Capitalism has, nevertheless, come to Ukraine with a bang. The churches have come full circle from being places of worship in the pre-revolutionary era to museums after the revolution and now back to churches once more. Kiev’s many supermarkets and department stores are filled with consumer products (I can’t say the same for most rural areas I’ve visited, however). There isn’t a shortage of designer boutiques in one of the city’s more prestigious neighborhoods. But something is very wrong here and you need to look no further than the city’s bazaars to see the symptoms of a society in crisis.
The city’s bazaars are dominated by throngs of elderly women, “babushkas’ as they called, selling everything from raw meat to freshly picked flowers. The babushkas are a gut-wrenching sight. Having seen their savings get blown away due to hyperinflation in the mid nineties, many of these women have also lost their husbands to alcoholism. As families fell apart, the older generation became neglected. Their pensions, in most cases, do not cover their basic needs. I recently heard that in the capital, pensions were raised by the equivalent $1 – and wondered if this was some kind of cruel joke on part of the moneyed elite who run this country.
Meanwhile, instead of discussing much needed economic reforms, Ukrainian civil society argues over very trite issues. There is the question as to whether or not Russian should become an officially recognized second language, owing to the fact that about 40% of the population identify Russian as their first language. You see, in the struggle to assert a cultural identity independent of Russia in the post soviet years, Ukrainian was deemed the only official language of the state. The debate over language, however, lingers on, and the country locked into a bitter power struggle between the mainly Ukrainian-speaking west of the country and the Russian-speaking east.

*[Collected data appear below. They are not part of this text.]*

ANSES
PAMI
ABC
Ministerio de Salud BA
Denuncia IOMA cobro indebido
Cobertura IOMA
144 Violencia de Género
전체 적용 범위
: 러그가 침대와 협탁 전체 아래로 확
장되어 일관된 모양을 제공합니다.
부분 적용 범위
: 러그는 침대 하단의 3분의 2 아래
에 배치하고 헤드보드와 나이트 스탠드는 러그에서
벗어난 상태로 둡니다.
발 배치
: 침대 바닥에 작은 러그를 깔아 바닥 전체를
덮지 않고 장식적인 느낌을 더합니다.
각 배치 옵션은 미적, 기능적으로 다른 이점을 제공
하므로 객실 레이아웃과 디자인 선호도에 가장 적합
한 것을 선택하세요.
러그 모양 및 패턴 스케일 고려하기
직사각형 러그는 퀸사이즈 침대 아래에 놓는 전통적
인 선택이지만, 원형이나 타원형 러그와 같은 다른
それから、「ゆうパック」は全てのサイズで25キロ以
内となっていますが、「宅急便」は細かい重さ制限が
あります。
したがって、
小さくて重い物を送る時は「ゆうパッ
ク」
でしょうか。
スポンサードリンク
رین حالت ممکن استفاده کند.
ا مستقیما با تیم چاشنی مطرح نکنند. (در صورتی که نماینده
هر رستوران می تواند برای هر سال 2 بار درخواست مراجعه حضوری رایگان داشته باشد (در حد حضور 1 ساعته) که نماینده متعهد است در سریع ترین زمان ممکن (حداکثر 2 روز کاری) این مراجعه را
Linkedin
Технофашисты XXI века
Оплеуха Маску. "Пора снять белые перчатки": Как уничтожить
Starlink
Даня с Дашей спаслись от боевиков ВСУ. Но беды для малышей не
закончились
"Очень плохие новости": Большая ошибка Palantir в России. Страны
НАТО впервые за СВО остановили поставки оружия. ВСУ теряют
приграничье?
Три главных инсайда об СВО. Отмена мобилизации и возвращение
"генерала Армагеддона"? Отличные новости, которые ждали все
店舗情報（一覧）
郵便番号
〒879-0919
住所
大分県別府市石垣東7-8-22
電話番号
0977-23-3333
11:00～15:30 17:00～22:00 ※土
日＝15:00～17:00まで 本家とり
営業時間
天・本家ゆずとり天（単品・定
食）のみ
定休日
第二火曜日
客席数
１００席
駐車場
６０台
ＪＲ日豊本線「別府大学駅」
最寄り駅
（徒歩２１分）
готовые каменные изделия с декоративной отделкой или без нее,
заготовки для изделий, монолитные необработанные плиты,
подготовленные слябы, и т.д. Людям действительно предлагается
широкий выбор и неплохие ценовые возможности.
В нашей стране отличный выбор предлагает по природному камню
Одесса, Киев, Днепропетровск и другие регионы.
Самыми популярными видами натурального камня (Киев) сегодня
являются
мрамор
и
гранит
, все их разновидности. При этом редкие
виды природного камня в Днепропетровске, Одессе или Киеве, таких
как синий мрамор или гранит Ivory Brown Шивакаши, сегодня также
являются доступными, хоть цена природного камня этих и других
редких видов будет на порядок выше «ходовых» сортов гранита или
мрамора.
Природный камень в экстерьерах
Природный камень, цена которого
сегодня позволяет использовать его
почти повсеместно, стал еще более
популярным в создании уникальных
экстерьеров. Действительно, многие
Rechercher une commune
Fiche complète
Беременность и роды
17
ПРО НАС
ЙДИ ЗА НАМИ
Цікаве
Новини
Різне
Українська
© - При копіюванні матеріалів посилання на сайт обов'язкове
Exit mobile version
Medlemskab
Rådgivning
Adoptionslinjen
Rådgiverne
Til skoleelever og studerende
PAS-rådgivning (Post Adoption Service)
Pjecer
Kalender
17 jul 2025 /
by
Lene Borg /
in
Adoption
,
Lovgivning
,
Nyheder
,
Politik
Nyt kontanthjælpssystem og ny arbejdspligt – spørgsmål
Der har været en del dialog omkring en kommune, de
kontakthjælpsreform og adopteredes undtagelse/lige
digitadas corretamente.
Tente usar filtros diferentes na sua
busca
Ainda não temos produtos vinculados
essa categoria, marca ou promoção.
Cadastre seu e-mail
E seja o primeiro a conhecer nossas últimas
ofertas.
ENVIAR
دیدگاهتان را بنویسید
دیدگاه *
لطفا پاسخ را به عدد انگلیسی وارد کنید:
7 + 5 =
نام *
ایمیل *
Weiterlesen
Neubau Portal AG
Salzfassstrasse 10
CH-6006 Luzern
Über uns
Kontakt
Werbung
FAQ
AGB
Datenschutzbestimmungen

The capital is stuck in the middle. For some unfathomable reason the question of national identity completely overshadows questions of economic growth and any tangible efforts towards liberalization of the market and development.
Naturally, to say that the Ukrainian people are lacking a certain joie de vivre is a great understatement. Years of stifling communism has left most of the population with a natural aversion to foreigners. Coupled with that is a strong xenophobic streak A vast chunk of the extensive organized crime network is dominated by individuals who trace their ancestry to the Caucasus; as such the indigenous populace is quite suspicious of people with darker complexions, as I understand it. There is also, I am told, a neo-Nazi movement that is becoming increasingly violent.
Perhaps I’ve come off as rather gloomy in my report. It’s important to note that this country is not without a certain allure. The ability of Kiev to retain its sense of community and smallness despite mushrooming to a (conservatively) estimated 3 million inhabitants is quite remarkable. Furthermore, no matter what people say, Ukrainian food is superb. Ukrainian nature is riveting – especially when Kiev’s many chestnuts bloom right before the cold hits. The capital ripples with cultural events, as do many other parts of the country.
After getting over the initial distrust, people can become quite warm and welcoming (besides whoever it was that refused to turn on the heating for a week). Overall Kiev has a certain quality that is hard to find elsewhere, and that is the ability to feel at home in this place, despite the difficulties of life here.